Sorry you join us due to your concern that your husband may have PCa. Your GP was right to refer him to urology because apart from the DRE which was not commented on a PSA of 130 means a high chance of PCa possibly but not necessarily advanced.
I would suggest that your husband learn as much as he can about his situation. He could have asked his GP whaat he thought about his DRE for example. Hubby shouldn't be afraid to ask questions of his consultants and it can be helpful to have somebody accompany him at appointments, particularly when all tests and scans have been done and he is given a diagnosis (assuming it is PCa).

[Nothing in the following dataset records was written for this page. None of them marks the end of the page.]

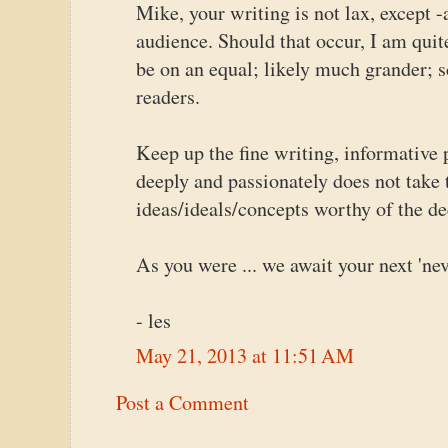
Mike, your writing is not lax, except -
audience. Should that occur, I am qui
be on an equal; likely much grander; s
readers.
Keep up the fine writing, informative
deeply and passionately does not take 
ideas/ideals/concepts worthy of the dee
As you were ... we await your next 'nev
- les
May 21, 2013 at 11:51 AM
Post a Comment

Treatment options can depend on how far PCa is advanced and other factors. Naturally, if PCa is found at an early stage there is a better chance of radical treatment being successful but there are systemic restraining treatments where cancer is more advanced so hubby is still likely to be with you for a long time.
It is now more generally thought best to have a MRI first rather than biopsy first and then MRI but some hospitals still offer the biopsy first and if this is proposed he could strongly argue for the MRI first. A template biopsy is more involved than a TRUS but is more accurate and less likely to cause an infection. If PCa is diagnosed, hubby will be offered treatment options after his case has been discussed by a MDT (Multi Disciplinary Team.). I suggest you download or obtain a hard copy of the 'Toolkit' from the publications dept of this Charity. It provides a lot of helpful information about the disease and possible treatments so when the time comes hubby is better able to grasp the options available to him ,together with pros and cons of these treatments as a treatment decision may be left to him.